Этот фильм гораздо мрачнее “Ивана Лапшина”. За плечами персонажей “Хрусталева” – четверть века террора. Почти все они – от столичных сановников, жильцов высотных зданий, до обитателей медвежьих углов и лагерей заключения – стоят друг друга. Противоестественный отбор завершился – и выжил тот, кто выжил. Энтузиаст Лапшин и его порывистые друзья ко времени действия последнего фильма Германа давно стали лагерной пылью или приспособились до неузнаваемости. Корней Чуковский записал в дневнике, что к середине двадцатых годов у соотечественников заметно оскудела мимика и жестикуляция – живость поведения, иными словами. Надо думать, в последующие десятилетия физиономии граждан только окаменевали. И если в “Лапшине” актеры могли наиграться вволю, то в “Хрусталеве” уже не до баловства; режиссеру требуется в первую очередь фактура. Экран населен не действующими лицами, а испуганными куклами, пока не знающими, что главный кукловод напоследок обделался и вот-вот испустит дух. Протагонисты-родственники, страх и насилие, хозяйничают в фильме.
Ближе к началу картины мальчик, авторское alter ego, плюет в зеркало по какому-то своему мальчиковому поводу. Но когда исподволь фильм разрастается до своих неимоверных размеров, становится ясным, что эта плевая вроде бы частность адресована и прочим зеркалам страны со всем их содержимым. А в узко-цеховом смысле Герман целит в патриотическое зеркало Андрея Тарковского. Герман не раз вызывает в “Хрусталеве” знаменитую тень, вновь и вновь расписываясь в своем идейно-художественном несогласии. Оба режиссера музыкальны – но у Тарковского великая музыка призвана задать собственный масштаб происходящему, скажем истории челюскинцев, а Герман способен перевести в трагедийный регистр и заурядную мелодию. И зритель впадает в катарсис под звуки видавшего виды марша ничуть не хуже, чем от гула органной мессы или реквиема.

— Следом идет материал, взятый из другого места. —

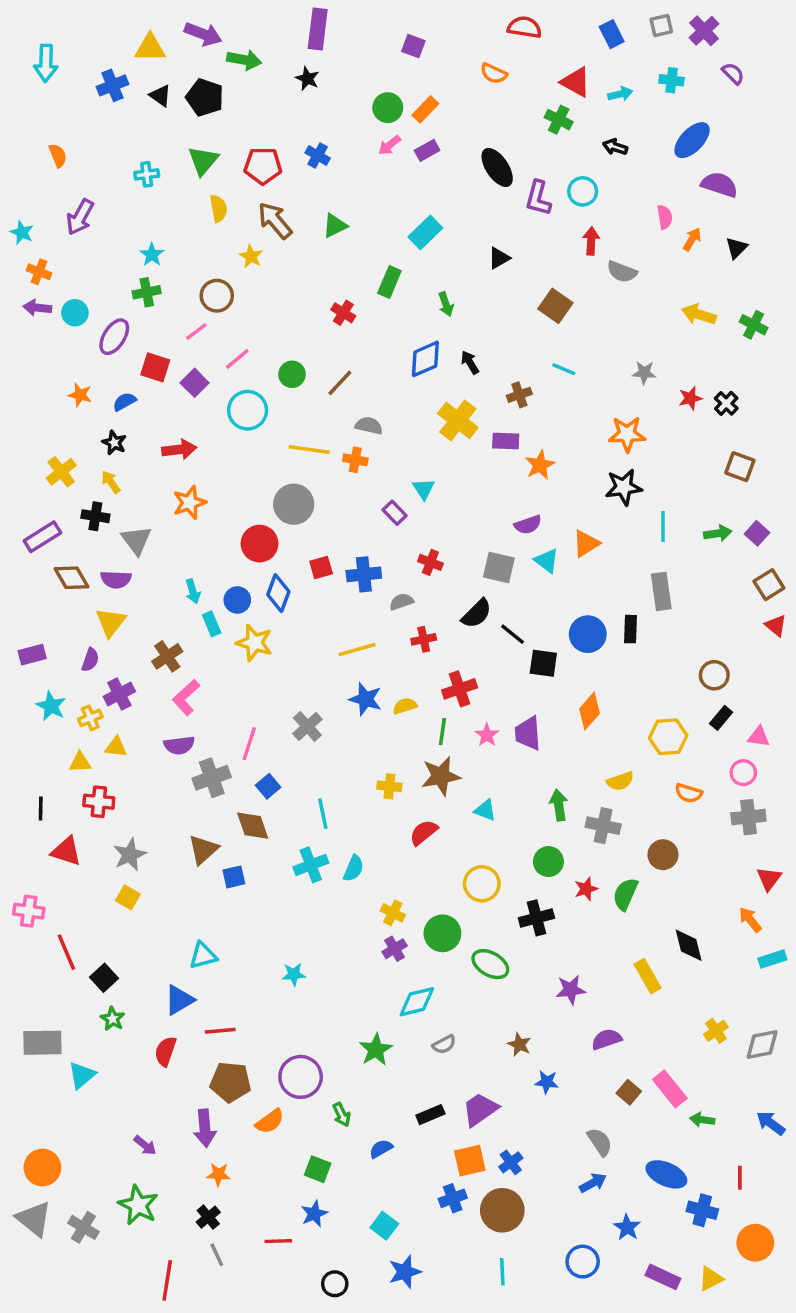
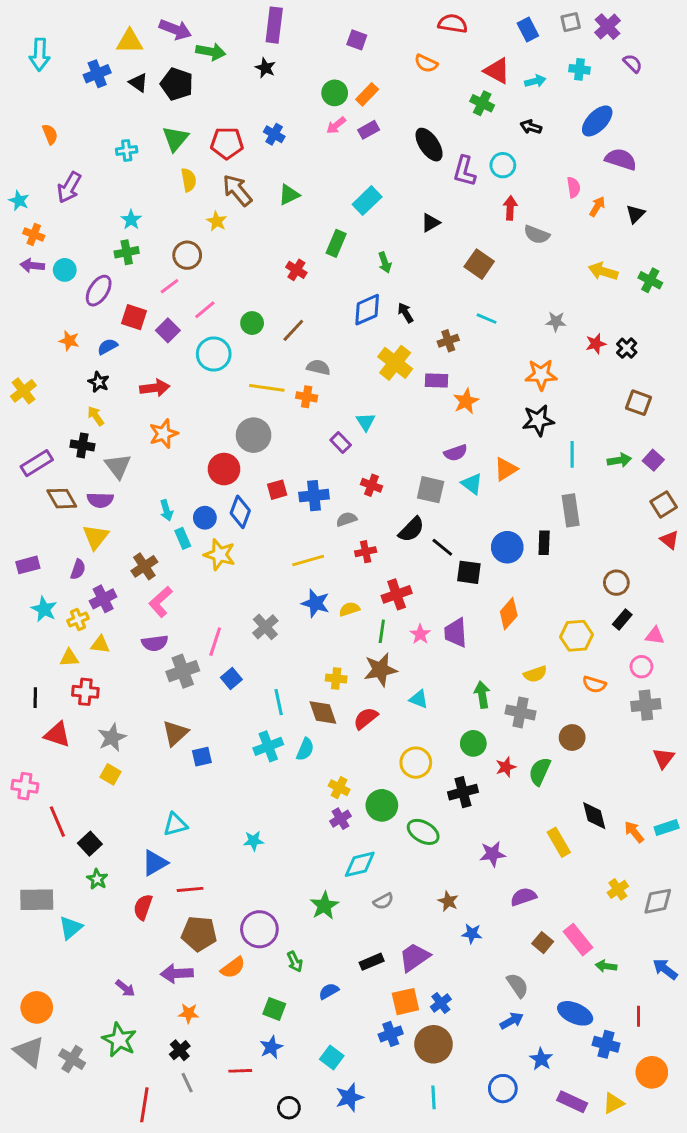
yellow cross: (61, 472) -> (23, 391), moved
brown diamond: (253, 826) -> (323, 712), moved
orange arrow: (750, 920) -> (634, 832), moved
purple arrow: (205, 1128) -> (177, 973), turned 92

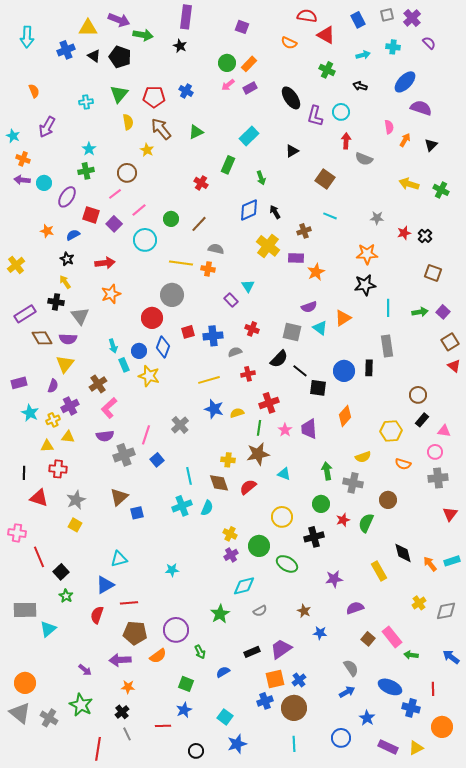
red triangle: (497, 71) -> (326, 35), moved

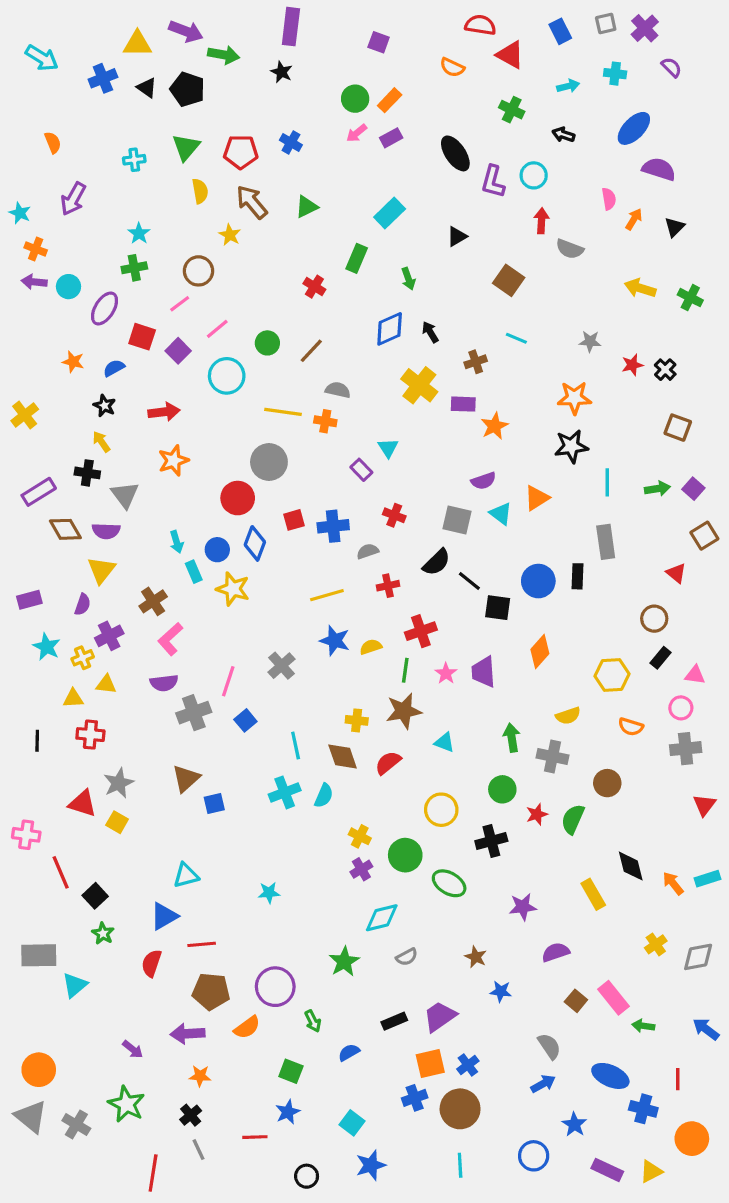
cyan arrow: (27, 37) -> (42, 58), turned -60
red triangle: (454, 366) -> (676, 573), moved
red triangle: (39, 498) -> (83, 803), moved

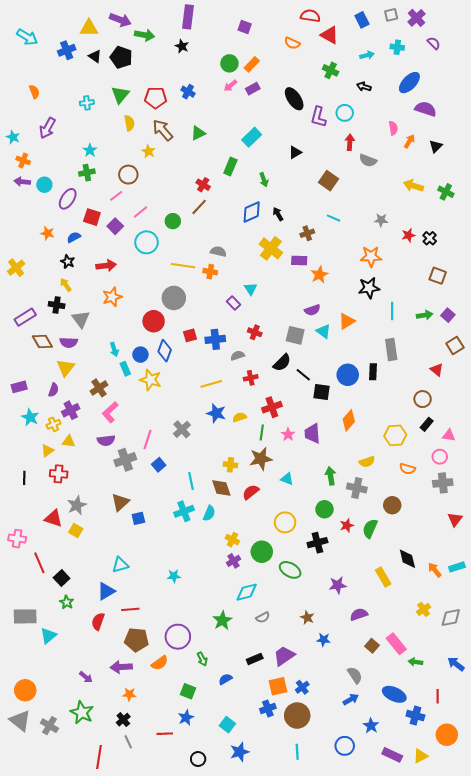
brown line: (311, 351) -> (199, 207), moved
yellow triangle: (73, 698) -> (47, 451), turned -32

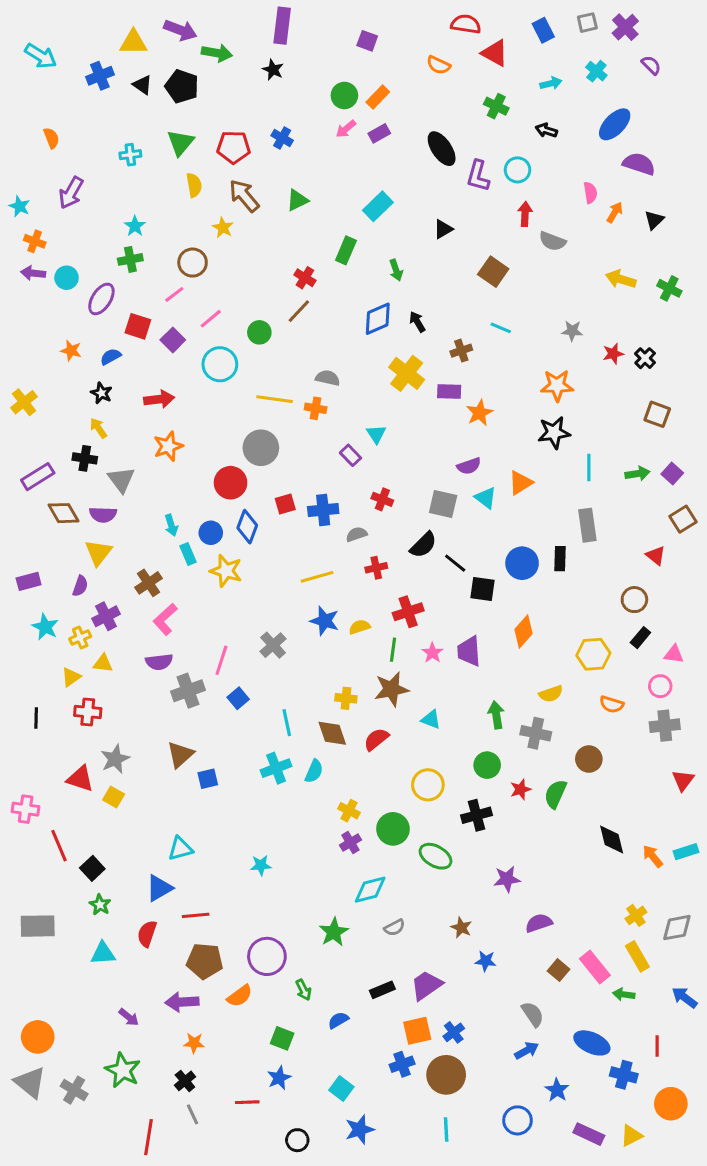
cyan cross: (397, 47) -> (596, 71), turned 32
yellow rectangle: (383, 577) -> (637, 956), moved
cyan triangle: (48, 636) -> (103, 953), moved, turned 36

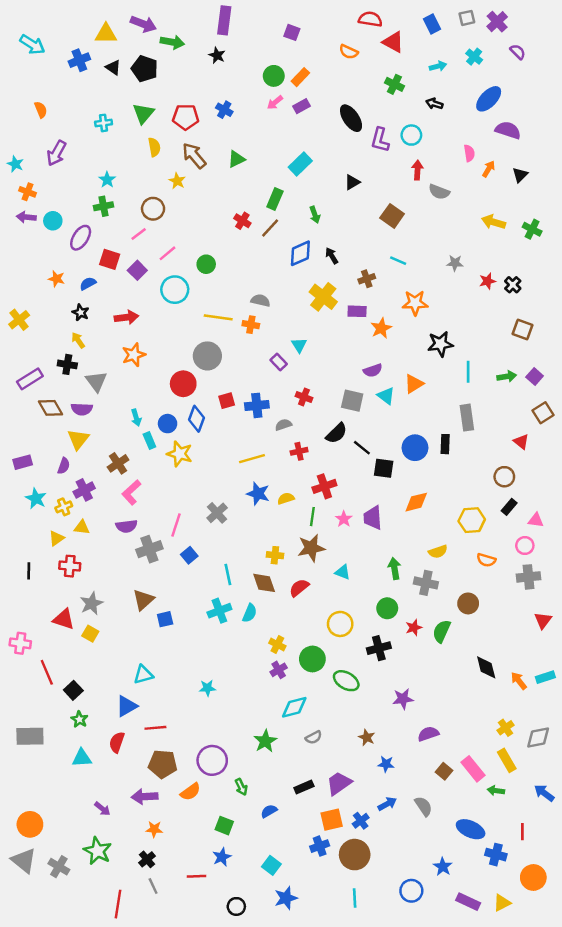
brown line: (299, 311) -> (270, 228), moved
orange star: (557, 386) -> (415, 303), moved
orange diamond: (524, 631) -> (416, 502), turned 35
blue arrow: (527, 1051) -> (387, 804), moved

Полемикой с классиком выглядит и цитирование, тем более что оба режиссера отсылают нас к одной и той же – голландской – живописи. Любуясь заимствованием и выставляя его на показ, Тарковский цитирует игрушечные пейзажи. Герман – бытовые сцены, кабацкие потасовки и нищету, но начисто лишает их изначального приязненно-юмористического оттенка, не стилизует, а нарочно приближает к отталкивающей натуре. “Это… Голландия?” – спрашивает озадаченный зритель, с трудом различая во фрагменте с кровавым мордобоем на снегу намек на Брейгеля или Остаде. “Хуяндия!” – слышится утвердительный ответ.
Герман поражает, а не шокирует. Присущий ему дух противоречия есть следствие разборчивого вкуса, а не снобизма. Автор “Лапшина” и “Хрусталева” выше этой слабости и не боится банальностей массовой или элитарной культуры, реанимируя штампы и присваивая их по праву сильного. Похожим делом занята поэзия.
Два последних фильма Алексея Германа запечатлеваются в памяти именно как поэтические шедевры. Режиссер пренебрег условностями прозаического повествования. (Скорей всего, художественные открытия и делаются-то не ради сближения с жизнью, а во избежание шаблонов художественного ремесла.) Кажется, что события лезут на экран без очереди, а герои устраивают в кадре давку. Но эта кажущаяся вольница на деле подчинена жесткой лирической дисциплине. Действие развивается по большей части за счет ритма, метафоры, интонации, ассоциативного изобилия и символичности. Возьмись кто-нибудь составить свод изощренных кинорифм Германа, перечень получился бы длинным: едва ли не каждый второй эпизод имеет соответствующий отзвук. Такими средствами Герман добивается драматизма и свойственной прежде всего поэзии иррациональной многозначительности, которая в переводе на любой нехудожественный язык катастрофически обедняется, если не вовсе сходит на нет. Удерживая равновесие “лишь на собственной тяге” киноискусства, Герман с неизбежностью делает шаг “назад” – к немому кино. Фонограмма “Лапшина” и особенно “Хрусталева” почти не служит утилитарной цели – помочь зрителю следить за ходом событий, а решает эстетическую сверхзадачу: вызвать у зала эффект присутствия. Поэзия в ее лучших образцах умеет прикинуться сиюминутной речью – кино Германа мастерски имитирует зрение соглядатая. В результате публика видит происходящее на экране не через объектив, а – вынужден скаламбурить – субъектив. Это, понятное дело, идет во вред кассовому сбору, но какое искусство!